The Best Answer Is Usually the Simplest
Staats insists that Yellow Dog Linux is not aimed at any one particular type of user. YDL is designed to be a system that Just Works, the same way that OS X Just Works. You don't need to take his word for it, either. A glance through some of the user-submitted stories received by Terra Soft shows just how much some ordinary people, many of them newbies who have never encountered Linux before, have adapted to, and adopted, YDL with a passion.
He says of Yellow Dog, "CDs, CD-RWs, USB cameras and memory sticks, FireWire drives, USB and networked printers, for the most part, just work.
"The installer is, in my opinion, superior to that of Mac OS X with more room for interaction, choice, and an intelligent layer of user-defined setup that enables a truly custom install.
"While Mac OS X offers a lot of eye candy, Linux too offers translucent menus, swimming images, and colorful interfaces -- if the user desires them. Linux offers a great deal more options, more levels of customization."
And how does Staats himself use the OS?
"I have a 15" aluminum PowerBook. Never thought I could give up a full desktop with multiple drives and more room for expansion ... but now I can't see how I would ever go back. Love it.
"I use Yellow Dog Linux 99.9 percent of the time. I use OS X (under Mac-on-Linux) for audio editing (I am recording the life stories of my grandparents) and as a temp backup of my YDL side (mounted from YDL). That's about it. And while high-quality audio-editing software is available for Linux on x86, I have not had a chance to explore what is available for PowerPC Linux or what it would take to recompile. A good weekend project."
Then we come to the crux of making the decision:
"Honestly, it comes down to 1) how the OS is being used, and 2) personal preference. To the first: Apple has tied a great deal of relatively inflexible GUI around their UNIX core, rendering it less capable of scaling down to a very small footprint nor up to a very large cluster without a good deal of effort.

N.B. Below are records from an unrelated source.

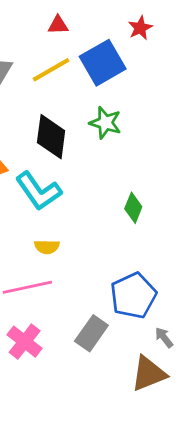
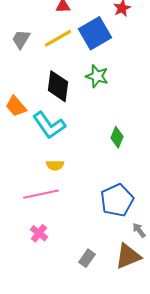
gray rectangle: (91, 333) -> (87, 258), moved, size x0.7
pink cross: (25, 342) -> (39, 233), size x0.7

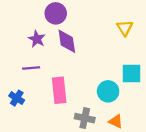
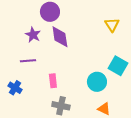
cyan square: (131, 74) -> (118, 66), turned 30
pink rectangle: (59, 90) -> (53, 81), size x0.6
gray cross: (85, 118) -> (61, 106), moved

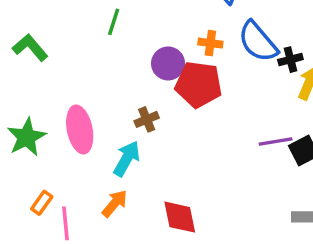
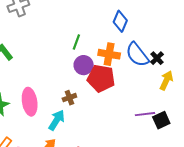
green line: (114, 22) -> (76, 42), moved
orange cross: (210, 43) -> (109, 54), size x1.5
black cross: (290, 60) -> (157, 58), moved, turned -32

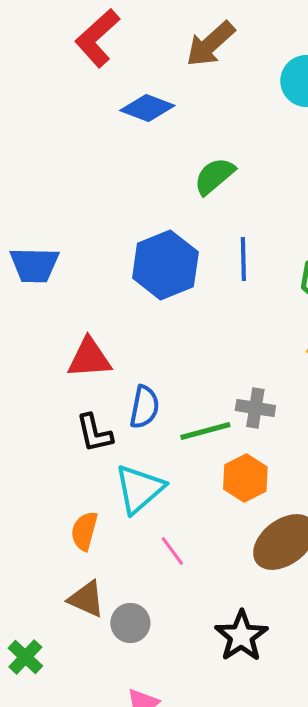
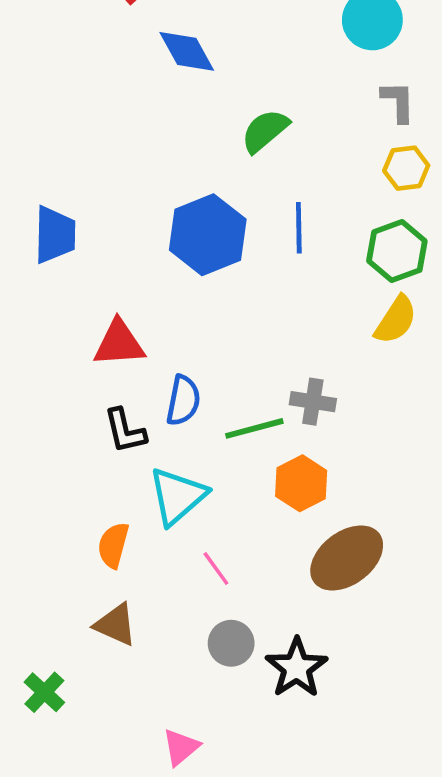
blue diamond: (147, 108) -> (187, 51), turned 40
blue trapezoid: (34, 265) -> (55, 235), turned -90
gray circle: (130, 623) -> (231, 643), moved

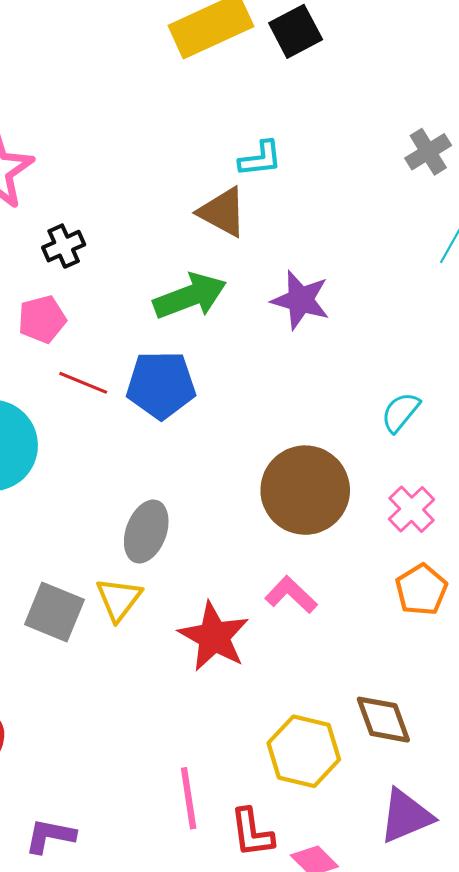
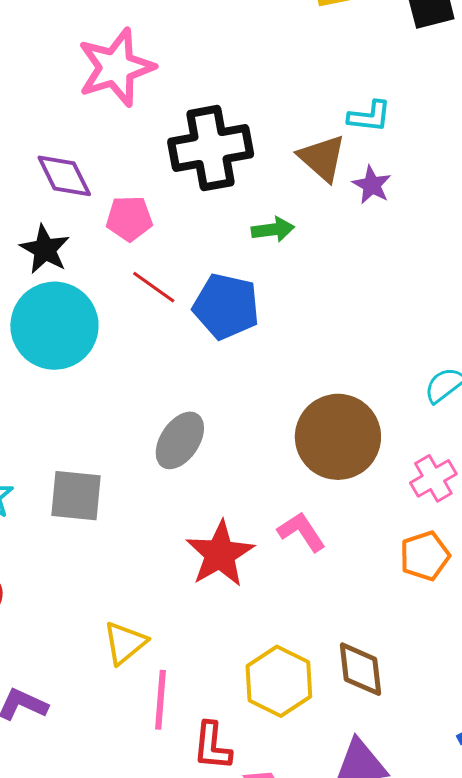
black cross: (64, 246) -> (211, 148), moved, size x2.0
green arrow: (190, 296) -> (273, 230), size x0.6
purple star: (300, 300) -> (372, 185), moved, size x0.7
yellow triangle: (119, 599) -> (125, 643), moved
gray square: (54, 612) -> (76, 496), turned -30

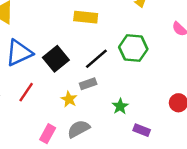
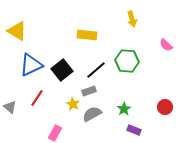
green star: (120, 106) -> (124, 109), moved
gray semicircle: (79, 129) -> (92, 114), moved

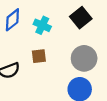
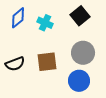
brown square: (39, 56) -> (47, 62), moved, size x1.5

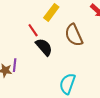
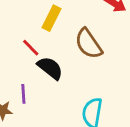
purple line: (15, 65) -> (23, 94), moved

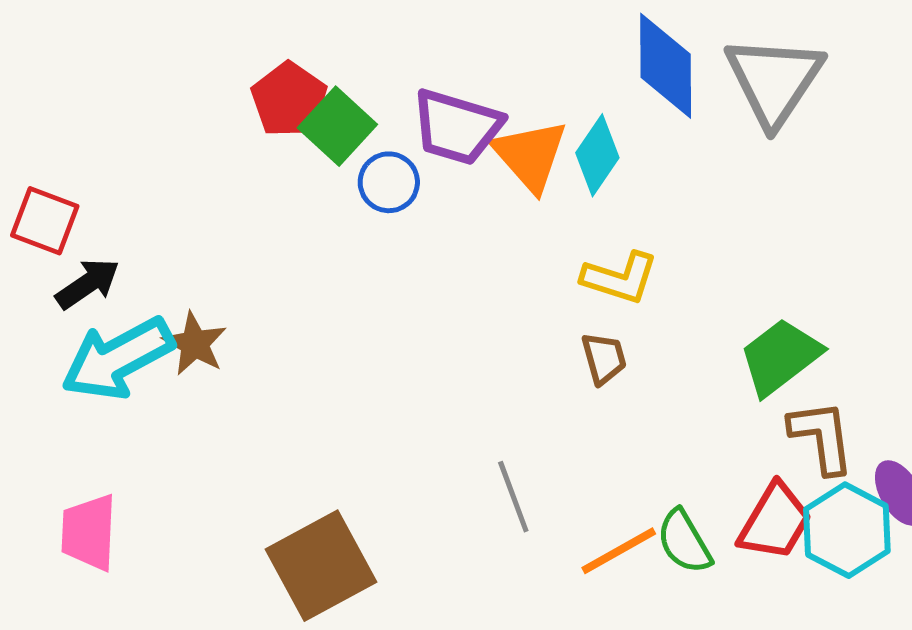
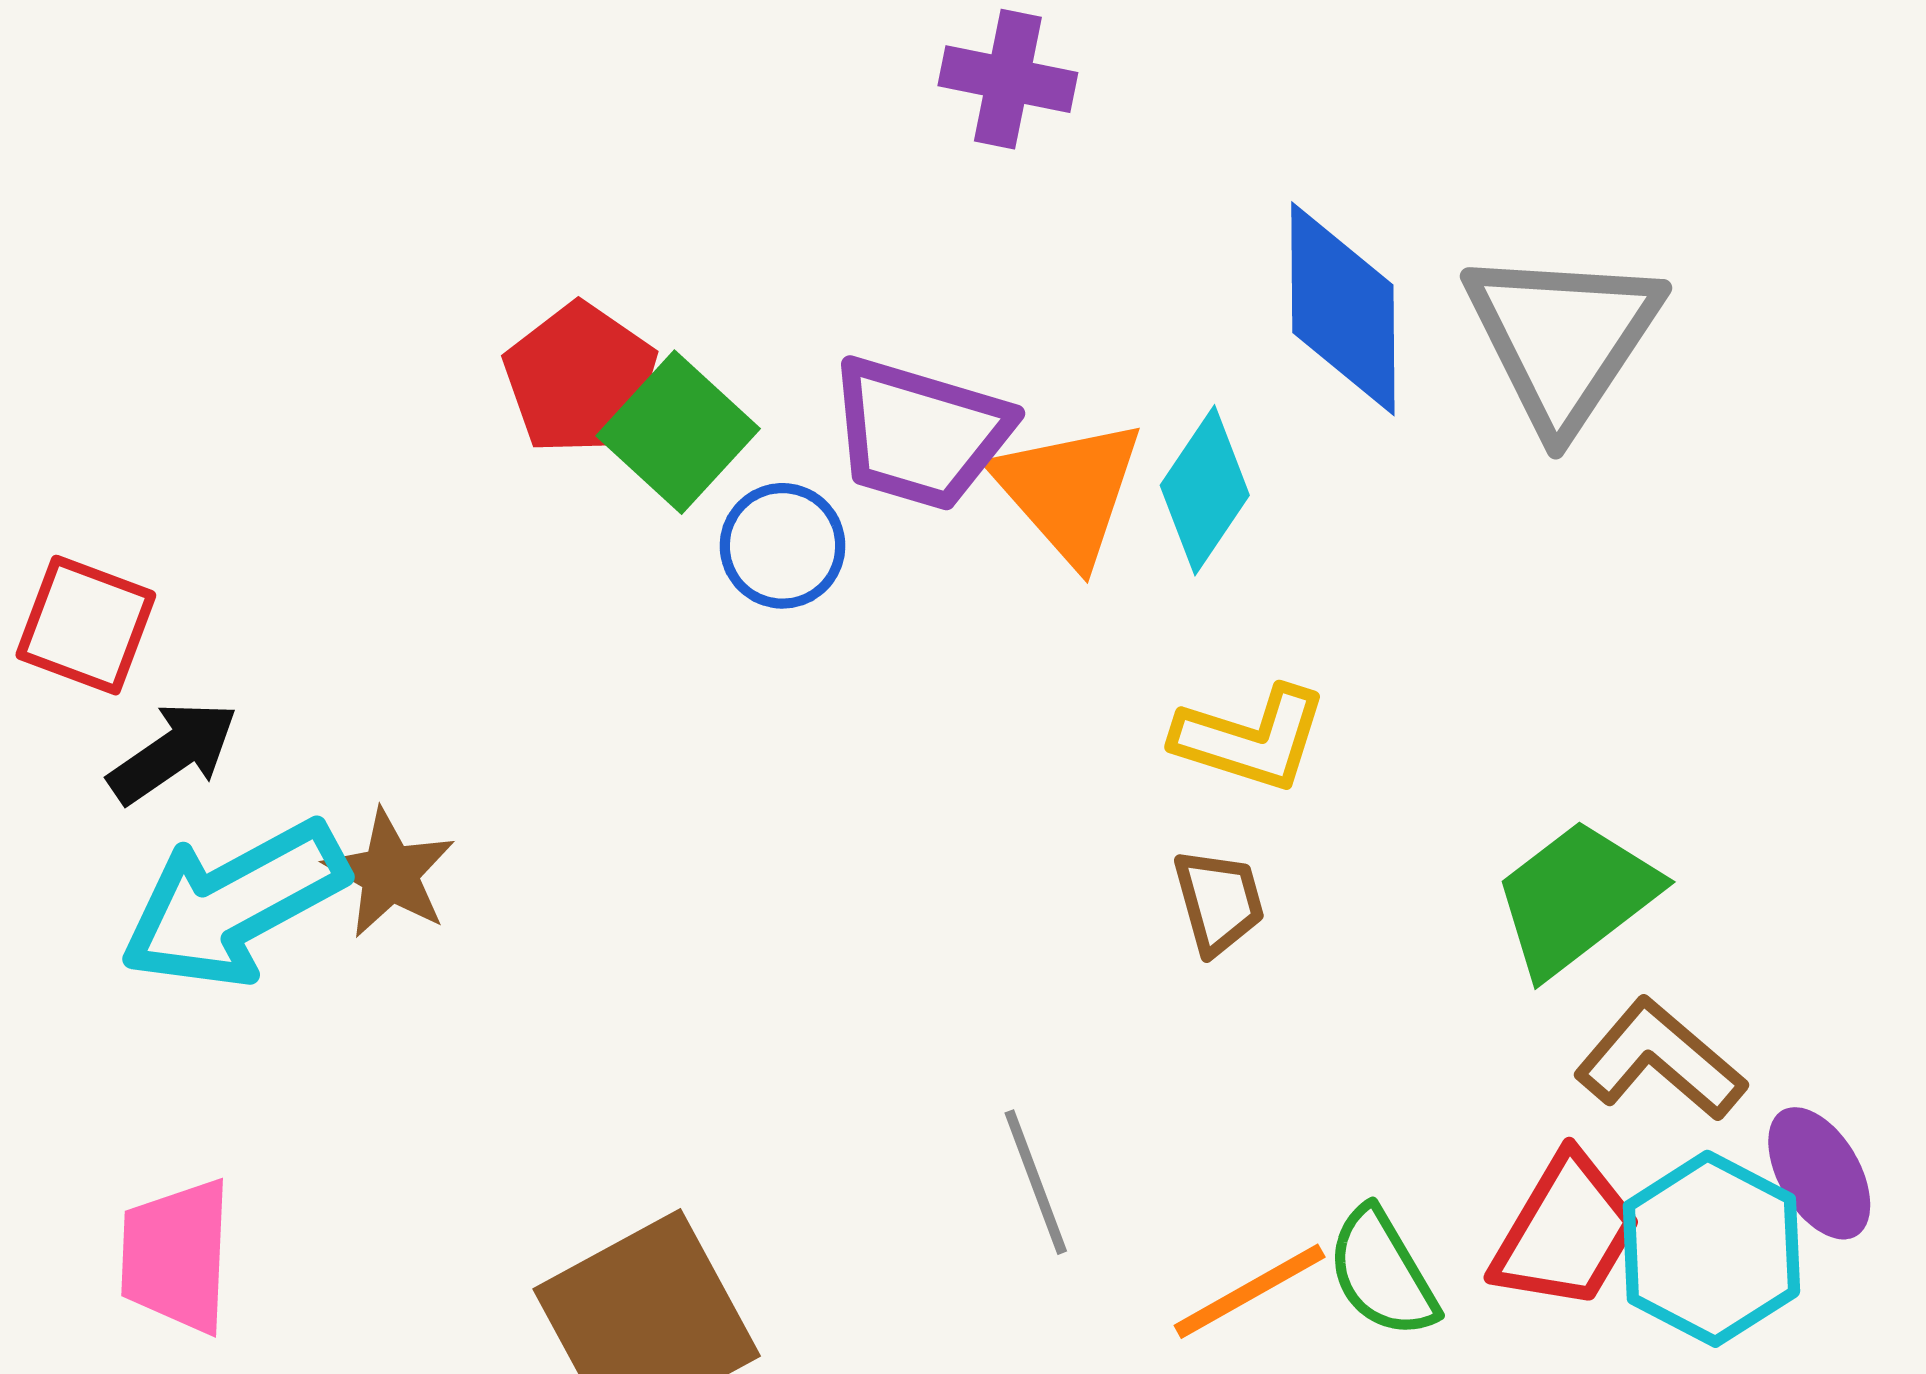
brown L-shape: (822, 437) -> (1660, 1060), turned -42

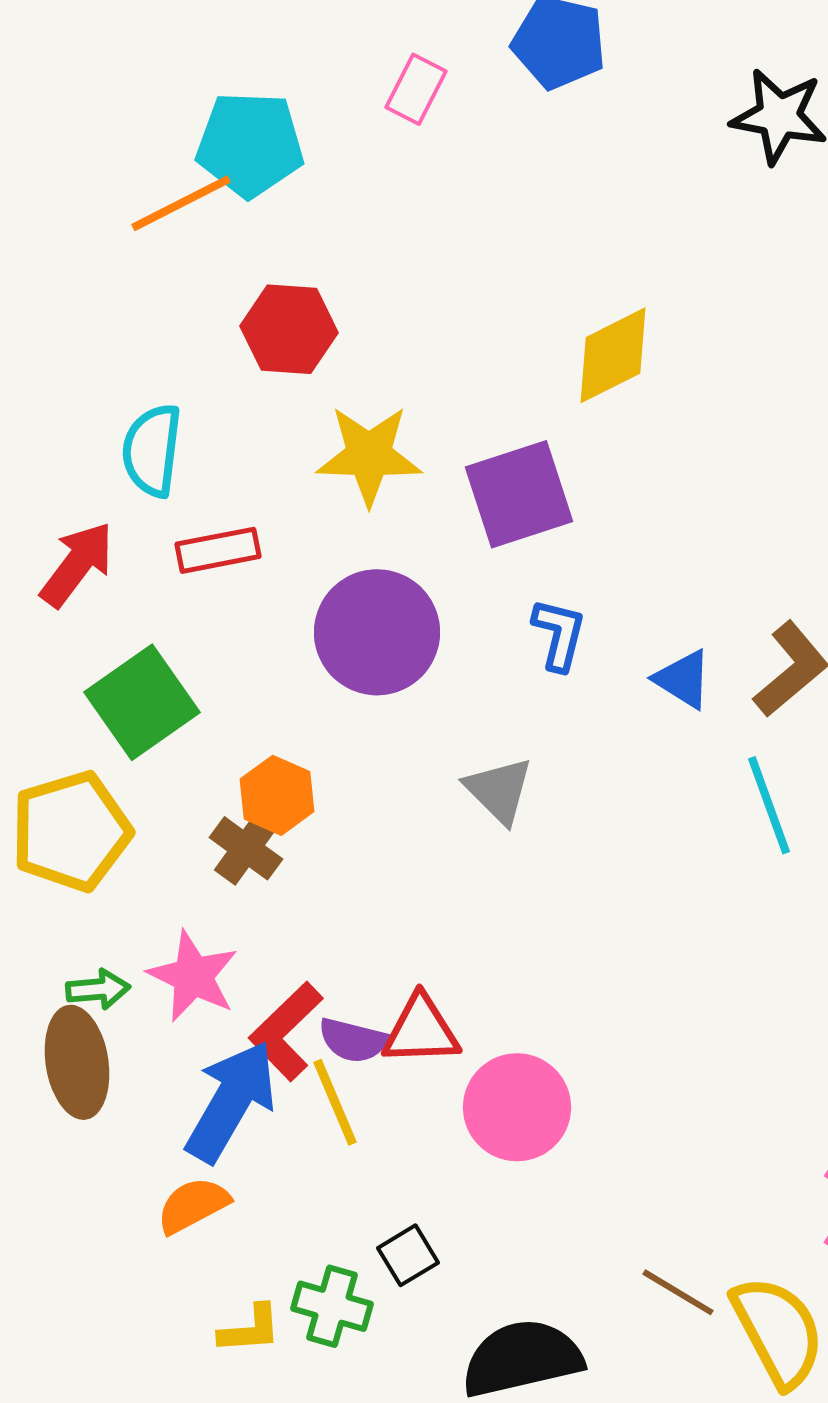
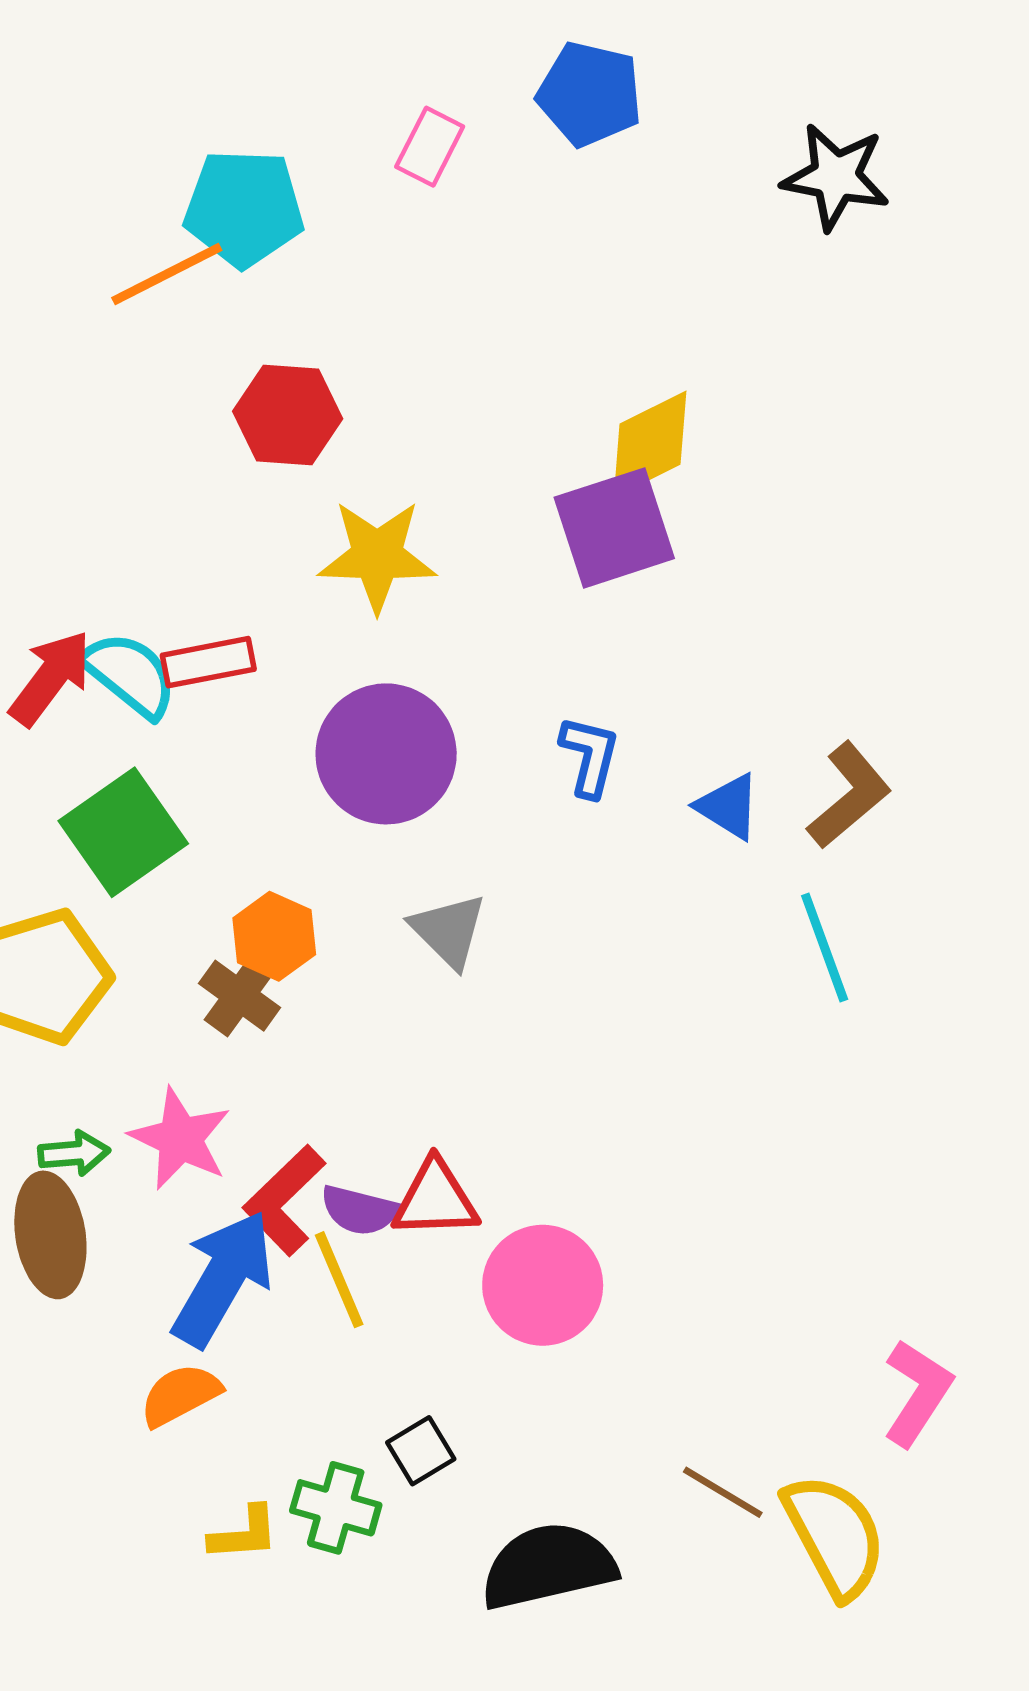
cyan semicircle: (152, 450) -> (130, 675), moved, turned 122
purple square: (519, 494) -> (614, 528), moved
gray triangle: (499, 790) -> (449, 931), moved

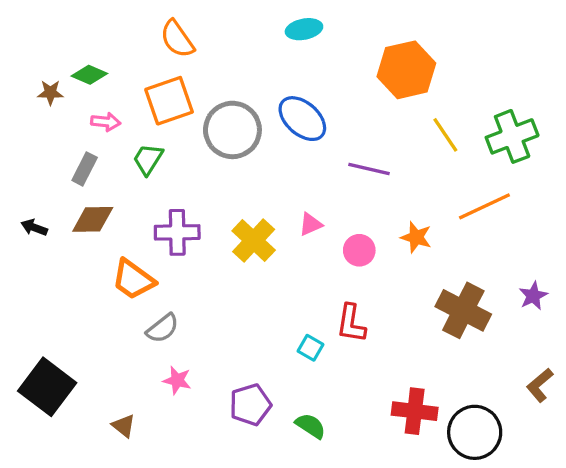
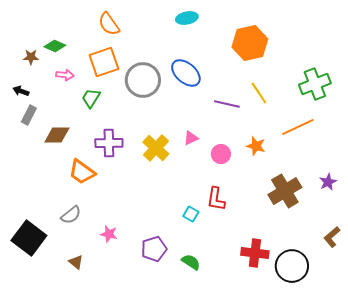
yellow line: (445, 135) -> (259, 93), moved
gray rectangle: (85, 169) -> (29, 115), moved
black arrow: (34, 227) -> (21, 91), moved
brown cross: (463, 310) -> (285, 191), turned 32
gray semicircle: (163, 328) -> (71, 215), moved

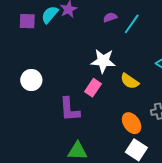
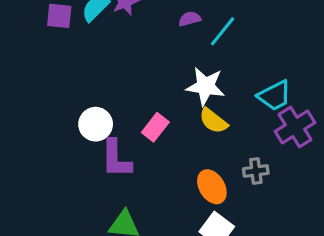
white star: (103, 61) -> (205, 86), moved
white circle: (31, 80) -> (96, 124), moved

"Yes, OS X will run on 1,000 nodes, but the performance is going to be less than that of a Linux-based system with no GUI and a bare-minimum node image.
"As our web pages state, Linux is 100 percent open source. The end-user has control of everything, not just the bottom 15 percent.
"Linux is Linux is Linux on all architectures. Learn it once, use it everywhere. This enables end-users of both the geek and non-geek nature to sit down at a machine and not care what the CPU is. Just get to work. This also enables relatively simple code development which can be migrated across any system. This means developing on a Mac for a PowerPC embedded device without having to recompile ... or running Linux on your PDA just because it is there. I believe end-users will find a sense of empowerment in this, even if they are not programmers, because they at least have a sense of what is under the hood."
Just How Much Control do You Want?
There you have it. If you want some element of Linux -- access to certain tools and development environment capabilities, for example -- what you require is already built into Mac OS X.
But if you wish to go further, to take maximum control of your computer, and do so on some of the best quality hardware around, Linux makes a lot of sense on a Mac. It offers the kind of low-cost, easy-to-use, properly scalable system that Apple's commercial offering just can't match. It offers a new lease on life to older hardware that struggles to cope with the endless round of OS upgrades.
And let's not forget that Yellow Dog is by no means the only option for people wishing to run Linux on their Mac. You can also choose from Mandrake, Debian, newcomer Ubuntu, and many others.